Le Plan d’action met de l’avant 15 actions à mener sur une période de 2 ans et visant à améliorer la cohérence, la substance et la transparence du régime de fiscalité internationale. ‎Les publications de septembre traitent de 7 de ces actions, donnant notamment des directives sur la documentation des prix de transfert (action 13), dont un modèle de communication d’informations pays par pays largement médiatisé.

Nouvelles directives sur la documentation

Le rapport publié sur l’action 13 contient des normes révisées pour la documentation des prix de transfert et un modèle de communication d’informations pays par pays, lesquels font désormais partie intégrante des Principes de l’OCDE applicables en matière de prix de transfert. Les nouvelles directives visent à améliorer la transparence de l’information pour les administrations fiscales en leur fournissant des renseignements utiles aux fins de l’évaluation des risques liés aux prix de transfert et à renforcer la cohérence des exigences imposées aux contribuables.

Les directives révisées proposent, à l’égard de la documentation, une structure à 3 volets qui comprend un fichier maître, un fichier local et une déclaration pays par pays.

Fichier maître

Le fichier maître préparé par la société mère du groupe multinational doit donner un aperçu des activités du groupe, de ses politiques en matière de prix de transfert et de la répartition mondiale de ses bénéfices et de ses activités économiques. Il doit être mis à la disposition de toutes les administrations fiscales visées.

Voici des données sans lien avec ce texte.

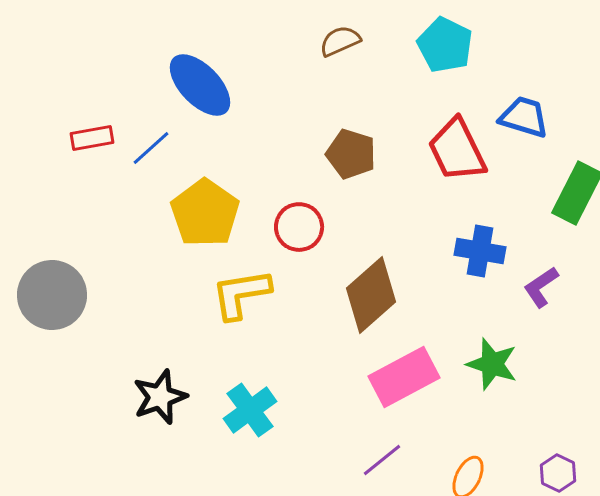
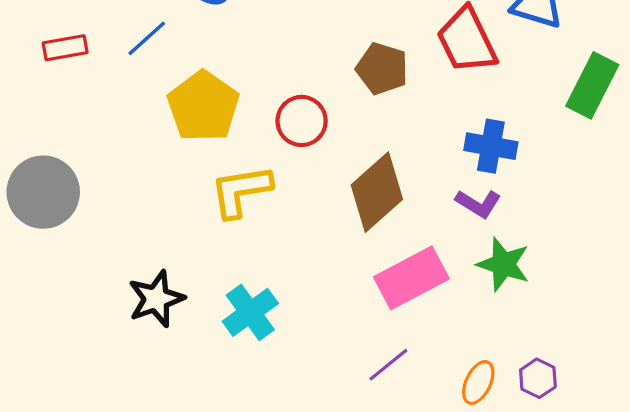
red rectangle: (92, 138) -> (65, 48), moved
brown pentagon: (351, 154) -> (382, 69), moved
purple L-shape: (541, 287) -> (478, 204), moved, turned -114
purple hexagon: (558, 473) -> (538, 378), moved

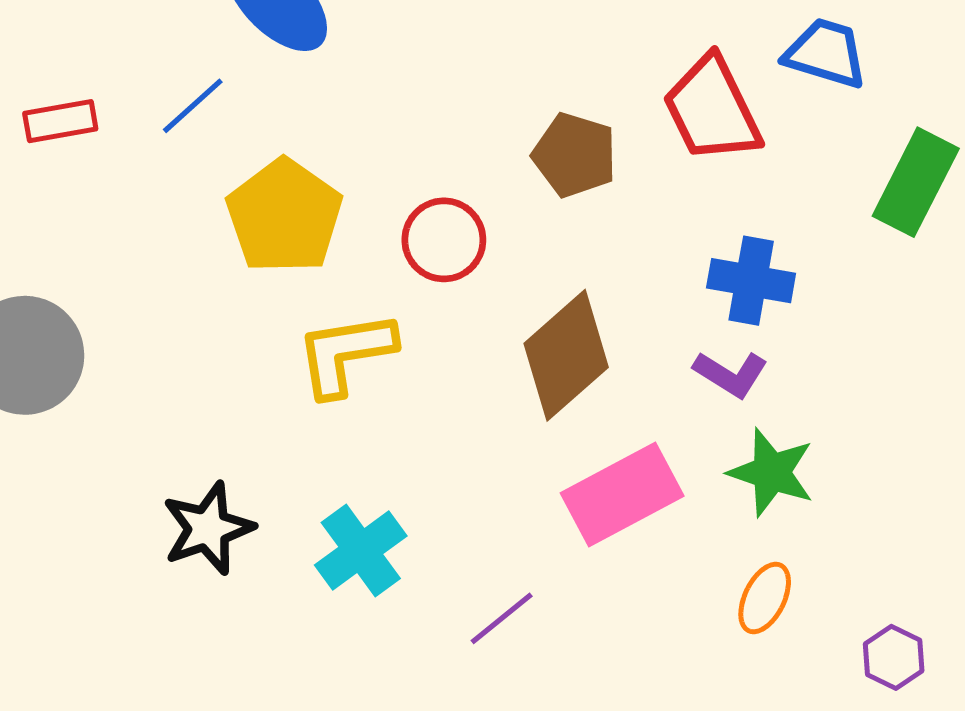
purple line: (388, 365) -> (502, 618), moved
purple hexagon: (538, 378) -> (894, 657), moved
orange ellipse: (478, 382) -> (765, 598), moved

Le fichier maître proposé diffère des documents types établis en vertu des normes de documentation actuelles de par son périmètre : il doit présenter un aperçu mondial et doit comprendre une description de la chaîne d’approvisionnement pour les principaux produits et services de la multinationale. Les transactions importantes liées aux actifs incorporels, les transactions financières et les réorganisations d’entreprises doivent également y figurer. Enfin, ce fichier doit renfermer la liste des arrangements préalables en matière de prix de transfert (APP) unilatéraux existants de la multinationale et des autres décisions en impôt liées à la répartition des bénéfices entre les pays, ainsi qu’une brève description de ces arrangements et décisions.

Fichier local

Le fichier local servira à consigner des renseignements détaillés sur les transactions intragroupes importantes. Il constitue un complément au fichier maître et aide à déterminer si le contribuable respecte le principe de pleine concurrence dans une administration donnée. Au nombre des renseignements consignés, mentionnons les informations financières pertinentes relativement à des transactions précises, une analyse de comparabilité ainsi que des renseignements sur la sélection et l’application de la méthode d’établissement des prix de transfert la plus appropriée.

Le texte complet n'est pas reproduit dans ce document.